The policy change, which was approved on 27 May 2016, provided for a blanket ban on the possession and use of mobile phones by all detainees, not just “illegal maritime arrivals”.

In November 2017, the Department adopted a plan for implementing the mobile phone ban, which it called “Operation Ramentum” (aren’t governments superb at inventing ludicrous names for “operations”?  “Ramentum” are defined by the dictionary as “thin brown scales that cover the stems and leaves of young ferns”.  One may therefore wonder what “ramentum” has to do with confiscating mobile phones. Why not “Operation Unplug” or something a bit closer to the mark? Whatever!). 

The plan was to give detainees a 3-month amnesty period to hand in their mobiles to “Serco”, the contractor that operates the detention centres for the government, and then for search operations to be carried out by the Australian Border Force.

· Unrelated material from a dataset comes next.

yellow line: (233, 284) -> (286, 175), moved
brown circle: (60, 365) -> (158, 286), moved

So on 21 November 2016, the policy was announced by means of distribution of a document to detainees. This document advised that after 20 February 2017, “mobile phones and SIM cards will be confiscated as part of routine searches for contraband items in the facility”.

The government’s new policy has been challenged in both the Federal Circuit Court (SZSZM v Minister for Immigration & Ors (2017) FCCA 819 (3 May 2017) and in the Federal Court (ARJ17 v Minister for Immigration and Border Protection).

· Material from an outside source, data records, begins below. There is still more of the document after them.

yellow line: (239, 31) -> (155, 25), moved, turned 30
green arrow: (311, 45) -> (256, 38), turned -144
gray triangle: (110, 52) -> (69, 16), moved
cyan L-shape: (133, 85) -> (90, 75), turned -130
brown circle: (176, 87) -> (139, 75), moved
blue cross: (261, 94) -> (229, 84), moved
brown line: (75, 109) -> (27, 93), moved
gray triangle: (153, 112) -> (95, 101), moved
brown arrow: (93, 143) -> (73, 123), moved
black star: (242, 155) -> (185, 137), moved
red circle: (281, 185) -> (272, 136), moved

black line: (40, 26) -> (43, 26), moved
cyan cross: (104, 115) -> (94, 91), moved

Both the Federal Circuit Court in SZSZM and the Federal Court in AJR17 issued interlocutory injunctions which restrained the confiscation of mobile phones from detainees (with the interlocutory injunction in the Federal Court being broader than the injunction in the FCC, with the Federal Court injunction applying only to the detainee who was the applicant, while the Federal Court injunction prevents the confiscation of phones and SIM cards from persons in detention who currently possess them.

A final decision on the merits of the case has now been made in SZSZM, while the other case, AJR17¸ is still awaiting determination in the Federal Court.

As noted by Judge Smith of the Federal Circuit Court in SZSZM, the ultimate decision in the Federal Court case, AJR17, will control determination of the issue by reason of the fact that the Federal Court sits higher in the hierarchy of the federal court system than the Federal Circuit Court. Therefore the decision that is made in the Federal Court in AJR17 will take precedence over Judge Smith’s judgment in SZSZM.

Nonetheless, Judge Smith’s decision in SZSZM may provide some indication of what is likely to happen when the AJR17 matter is decided in the Federal Court (where it is pending before Justice Rares).

So what did happen in SZSZM?

Judge Smith decided that the government does have the legal authority to confiscate mobile phones and SIM cards from all persons in immigration detention.

Judge Smith found that there are 2 separate bases for this power:

1. Section 252 of the Migration Act. This section gives the Department the authority to conduct a warrantless each of the clothing and any property in the immediate control of a person who is in immigration detention for anything which may be used to “help the person to escape from immigration detention” and to retain the item for as long as necessary for the purposes of the Act.

There was some evidence before Judge Smith that suggested that mobile phones had been used in connection with some previous escapes and attempted escapes from immigration detention. Judge Smith considered that mobile phones might be a “thing” which could be used to help a person to escape from detention, and thus found that section 252 does empower the Department to confiscate and retain mobile phones.

2.  Judge Smith also accepted a submission made by the Minister that section 273 of the Migration Act, which confers upon the Minister the power to cause detention centres to be “established and maintained” gives the Minister the power to maintain the order and security of staff and detainees at a detention centre, and thus, implicitly, empowers the Department to confiscate mobile phones from detainees.

What do you think of this decision? Apparently, under the new government policy, persons held in detention have access to land telephone lines and can book time to use the Internet. 

But the policy clearly further reduces the ability of detainees to communicate with the “outside world”, to be in communication with their migration agents, lawyers and family and friends.

One has to wonder – does the possession of mobile phones by detainees really increase the risk of scape or escape attempts?

And should there ever have been a differential policy based on the manner in which a person was taken into detention?  Should “illegal maritime arrivals” have their ability to communicate with people in the outside world more restricted than persons who had their visas cancelled on character grounds?

If it is upheld by the Federal Court – which it may or may not be – is the policy on mobile phone use by detainees overly harsh?